The Gift Of Reminiscence Therapy
- lyndamheaslip4
- Jan 16
- 3 min read
Learning to Appreciate The Todays of Dementia: A New series for a new year
Written From The Heart
Lynda Heaslip
How Photographs Become a Treasured Gift in Dementia:
While dementia changes the brain, it does not change the "heart". Long after logic fades , the emotional part of a person's brain remains active—watchful, sensitive, and deeply responsive. This is the reason photographs can be so therapeutic in dementia care. They do not demand reasoning, testing, or recall. Instead, they invite feeling; and feeling is where connection still lives.
This gentle approach in dementia care is known as Reminiscence Therapy—not in the traditional sense of therapy that asks questions; but therapy that creates the feeling of safety.
Why Photographs Work When Words Don’t
In the dementia affected brain, the hippocampus (memory, logic, sequencing) becomes impaired, while the amygdala (emotion, threat detection, emotional memory) remains intact far longer, and becomes dominant.
This means:
The brain is less able to retrieve facts, therefore becomes more focused on emotional meaning-and as the brain’s first priority is safety..the person living with dementia is constantly scanning to ensure it is safe by asking: Am I safe? Am I valued? Am I loved?
Photographs speak directly to the emotional brain. They bypass damaged cognitive pathways and activate emotional memory.
A photograph doesn’t ask:
“Do you remember who this is?”
It quietly says:
“You belong somewhere. You mattered.

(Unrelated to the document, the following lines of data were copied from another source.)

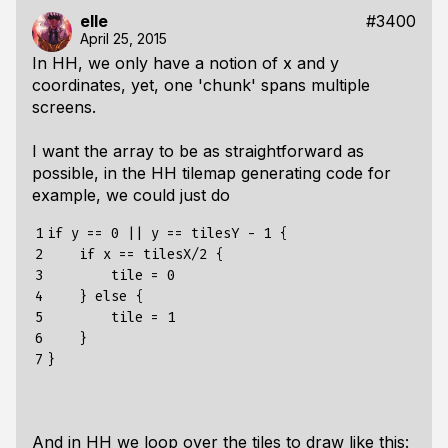
elle
#3400
April 25, 2015
In HH, we only have a notion of x and y
coordinates, yet, one 'chunk' spans multiple
screens.
I want the array to be as straightforward as
possible, in the HH tilemap generating code for
example, we could just do
1

if y == 0 || y == tilesY - 1 {

2

    if x == tilesX/2 {

3

        tile = 0

4

    } else {

5

        tile = 1

6

    }

7
And in HH we loop over the tiles to draw like this:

You still matter.”
Feelings Photographs Evoke:
Photographs do not just trigger memories—they evoke states.
Common emotional responses to seeing a photograph
Familiarity – “This feels known”
Safety – “I’ve been loved here”
Comfort – “This doesn’t require effort”
Identity – “This is me… somehow”
Joy or tenderness – even without verbal explanation
Even when a person cannot name the people or the moment in the photo, the feeling and emotion remains.
**For someone living with dementia, emotion becomes their language.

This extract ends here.